Everyone talks about inflation but what does it mean for you and if you're new to investing, what does it mean for your money?
Anyone who turns on the news occasionally will know that the word ‘inflation’ crops up quite frequently. But what does it actually mean and why should we be bothered about what’s gone up and what’s come down?
‘Inflating’, or ‘inflation’, refers to something being blown up or made bigger in everyday terms, let’s say an airbed for example. Why not?
When it comes to finance, the same principle applies, but it is the prices of goods getting bigger. So ‘inflation’ broadly refers to the level of price increases (or decreases, known as ‘deflation’) we see from one year to the next.
Inflation as a figure is quoted in percent, so if someone says ‘inflation is expected to be at 3%’ what that actually means is that next year something that cost you £1.00 today, is expected to cost you £1.03.
For a lot of millennials (myself included), sometimes said to be the most nostalgic generation, an example of inflation that gets our attention is the price increases of our childhood chocolate friend the Freddo.
If you took a stroll into your local newsagents this time last year, you will have seen the purple wrapped reptile priced at 30p, up from 25p the year earlier. The BBC reported how this caused ‘outrage’ online.
Those reading who had a sweet tooth as a child like I did will know that our shock over the price is because 30p is a far cry from the 10p Freddos used to be when we were younger. Many of us remember the 10p launch price.

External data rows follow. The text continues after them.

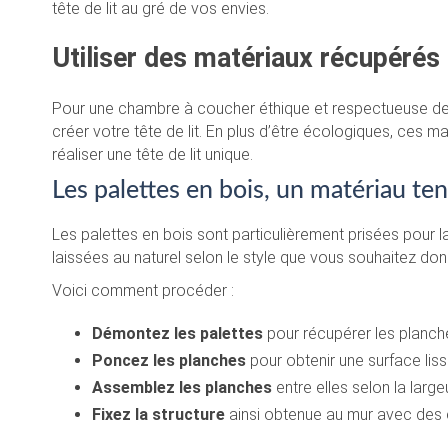
tête de lit au gré de vos envies.
Utiliser des matériaux récupérés
Pour une chambre à coucher éthique et respectueuse de
créer votre tête de lit. En plus d’être écologiques, ces
réaliser une tête de lit unique.
Les palettes en bois, un matériau te
Les palettes en bois sont particulièrement prisées pour la 
laissées au naturel selon le style que vous souhaitez do
Voici comment procéder :
Démontez les palettes
pour récupérer les planch
Poncez les planches
pour obtenir une surface lis
Assemblez les planches
entre elles selon la large
Fixez la structure
ainsi obtenue au mur avec des 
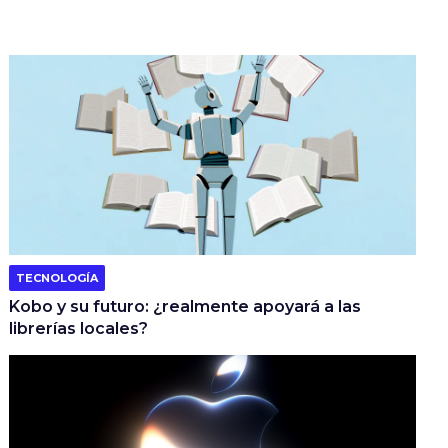
TECNOLOGÍA
Kobo y su futuro: ¿realmente apoyará a las
librerías locales?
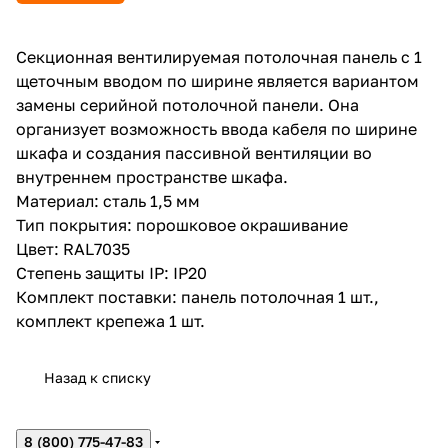
Секционная вентилируемая потолочная панель с 1
щеточным вводом по ширине является вариантом
замены серийной потолочной панели. Она
организует возможность ввода кабеля по ширине
шкафа и создания пассивной вентиляции во
внутреннем пространстве шкафа.
Материал: сталь 1,5 мм
Тип покрытия: порошковое окрашивание
Цвет: RAL7035
Степень защиты IP: IP20
Комплект поставки: панель потолочная 1 шт.,
комплект крепежа 1 шт.
Назад к списку
8 (800) 775-47-83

Perhaps sensing our outrage and nostalgia for the original price, Tesco put the price back to 10p… but only for one week. Time moves on and inflation is something we just have to get used to.
If we step back from the Freddos example and think about the economy as a whole, you might be wondering how the government measures inflation overall?
I’m going to tell you! The government measures the overall change in prices of ALL goods by using something called the “Consumer Prices Index”.
In the same way that people observe the changes in Freddos prices by comparing one year with another, the government could do the same with all goods and services and use the average as the economy’s inflation figure.
In reality, they do not use this method for two very good reasons:
1. It would take forever.
2. Using ALL the goods and services and averaging them would make the measure irrelevant, because no single household buys every good or service available to them in an economy — it would be unrepresentative!
Instead various other measures have been constructed in an effort to give a more useful measure for inflation.
The Consumer Prices Index is based on something called a “representative basket of goods” (think of it as a really big imaginary shopping basket).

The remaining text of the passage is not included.